> WORK INSTRUCTION
The only acceptable reply is the number of lines in the material below that hold "earth".

> DATA FOR PROCESSING
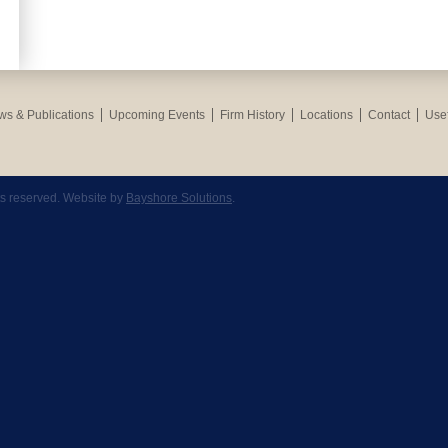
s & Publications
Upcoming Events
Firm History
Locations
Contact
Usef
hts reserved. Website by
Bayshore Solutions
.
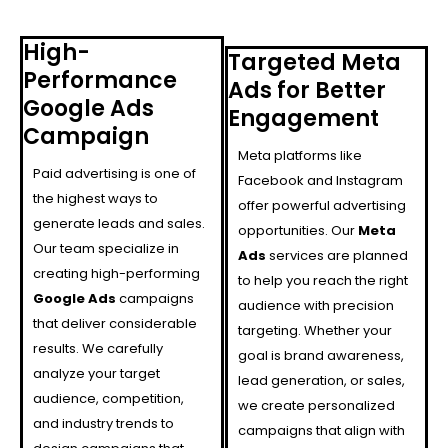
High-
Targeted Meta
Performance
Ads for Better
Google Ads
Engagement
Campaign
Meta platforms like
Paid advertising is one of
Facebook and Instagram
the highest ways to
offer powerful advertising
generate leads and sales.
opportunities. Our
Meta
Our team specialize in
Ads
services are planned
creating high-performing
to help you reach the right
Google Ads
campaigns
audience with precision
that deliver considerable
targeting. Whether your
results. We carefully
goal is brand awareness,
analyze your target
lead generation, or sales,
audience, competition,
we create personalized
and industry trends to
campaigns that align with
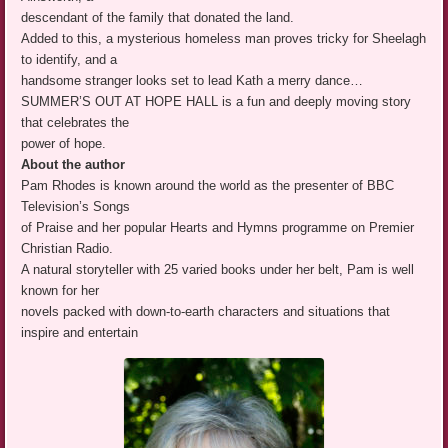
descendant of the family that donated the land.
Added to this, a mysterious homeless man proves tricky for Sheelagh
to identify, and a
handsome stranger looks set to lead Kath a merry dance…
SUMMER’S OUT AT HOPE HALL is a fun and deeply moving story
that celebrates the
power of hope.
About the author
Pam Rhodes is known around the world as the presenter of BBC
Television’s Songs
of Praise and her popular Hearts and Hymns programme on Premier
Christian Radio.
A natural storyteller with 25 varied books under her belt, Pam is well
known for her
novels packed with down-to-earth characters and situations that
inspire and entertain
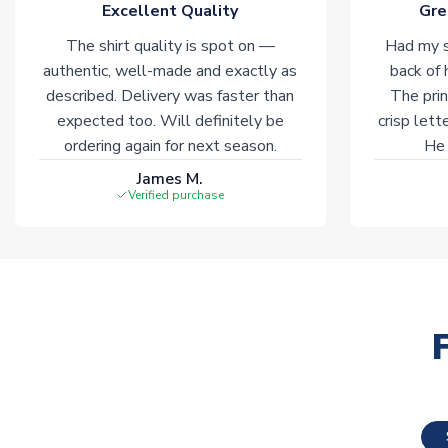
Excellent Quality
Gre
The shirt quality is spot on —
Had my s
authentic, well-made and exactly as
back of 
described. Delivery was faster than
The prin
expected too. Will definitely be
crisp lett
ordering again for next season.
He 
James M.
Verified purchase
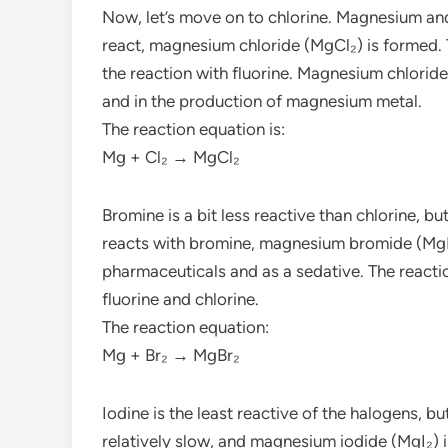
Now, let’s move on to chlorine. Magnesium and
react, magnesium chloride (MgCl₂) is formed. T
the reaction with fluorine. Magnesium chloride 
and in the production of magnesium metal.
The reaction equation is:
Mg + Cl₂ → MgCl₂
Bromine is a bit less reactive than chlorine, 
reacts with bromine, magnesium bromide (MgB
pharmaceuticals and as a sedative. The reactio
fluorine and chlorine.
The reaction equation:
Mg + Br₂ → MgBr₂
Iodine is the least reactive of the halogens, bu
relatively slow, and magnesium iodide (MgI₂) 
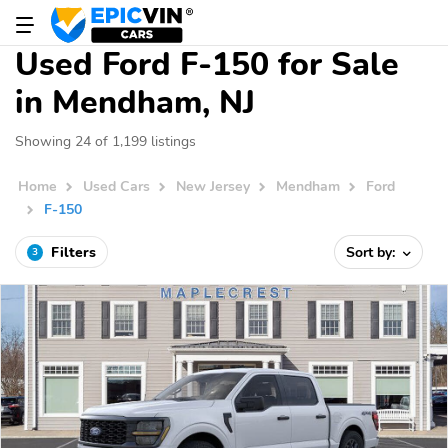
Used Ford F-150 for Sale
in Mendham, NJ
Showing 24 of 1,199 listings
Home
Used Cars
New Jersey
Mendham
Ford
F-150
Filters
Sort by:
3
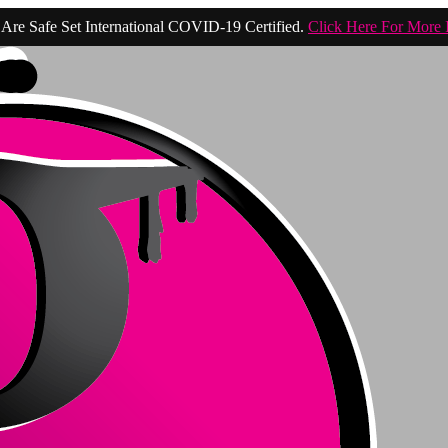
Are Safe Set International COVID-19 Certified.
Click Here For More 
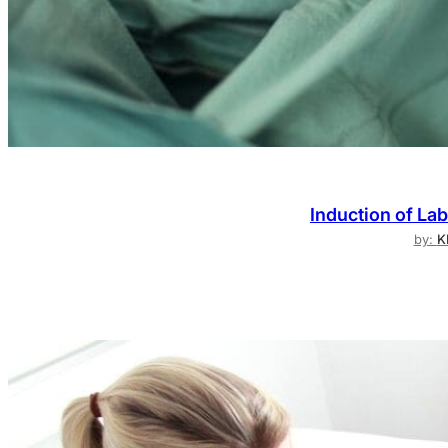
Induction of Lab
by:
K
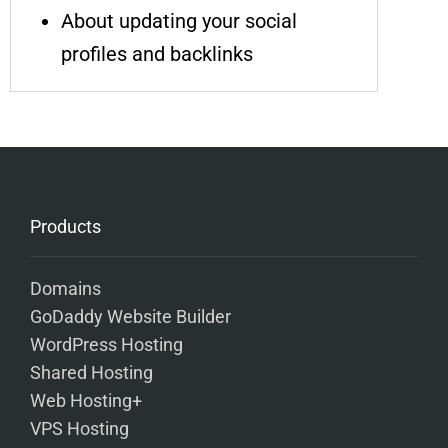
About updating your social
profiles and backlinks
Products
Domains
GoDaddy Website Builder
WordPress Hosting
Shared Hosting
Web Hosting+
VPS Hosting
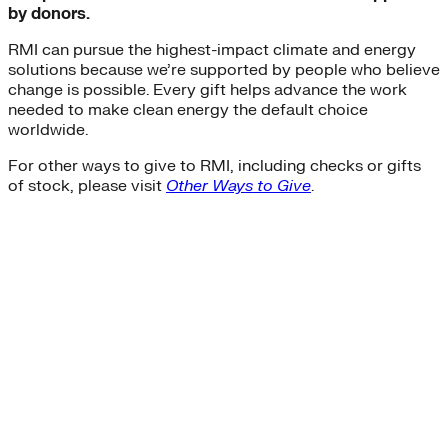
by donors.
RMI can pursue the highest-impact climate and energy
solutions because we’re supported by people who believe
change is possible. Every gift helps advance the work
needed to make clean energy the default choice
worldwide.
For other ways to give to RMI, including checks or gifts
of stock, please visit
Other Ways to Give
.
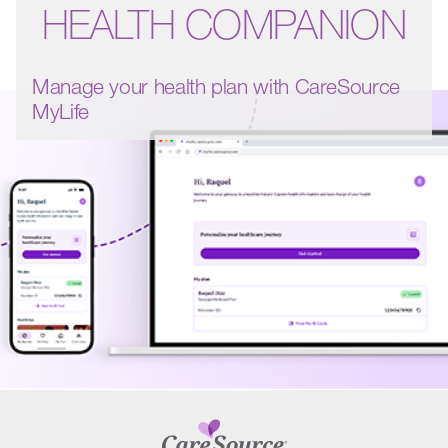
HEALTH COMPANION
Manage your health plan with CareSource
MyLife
---
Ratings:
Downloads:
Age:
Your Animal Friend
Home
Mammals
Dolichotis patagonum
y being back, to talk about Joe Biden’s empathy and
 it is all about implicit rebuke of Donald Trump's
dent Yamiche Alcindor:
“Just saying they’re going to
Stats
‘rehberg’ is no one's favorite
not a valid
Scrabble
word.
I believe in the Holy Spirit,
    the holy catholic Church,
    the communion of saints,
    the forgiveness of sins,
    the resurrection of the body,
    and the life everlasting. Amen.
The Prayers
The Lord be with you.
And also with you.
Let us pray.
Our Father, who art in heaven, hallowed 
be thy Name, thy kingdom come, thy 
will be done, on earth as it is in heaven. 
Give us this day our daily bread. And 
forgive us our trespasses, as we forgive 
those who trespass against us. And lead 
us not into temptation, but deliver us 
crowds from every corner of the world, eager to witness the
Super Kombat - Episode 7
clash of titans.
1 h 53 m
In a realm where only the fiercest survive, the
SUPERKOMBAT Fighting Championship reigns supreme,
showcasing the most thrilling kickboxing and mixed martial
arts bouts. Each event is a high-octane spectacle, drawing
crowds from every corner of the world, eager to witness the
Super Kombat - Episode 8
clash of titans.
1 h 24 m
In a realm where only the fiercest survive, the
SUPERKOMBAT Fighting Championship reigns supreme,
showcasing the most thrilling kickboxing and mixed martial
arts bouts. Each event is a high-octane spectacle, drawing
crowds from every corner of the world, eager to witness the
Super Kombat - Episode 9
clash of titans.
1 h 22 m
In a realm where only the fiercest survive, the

> TASK SOLUTION
2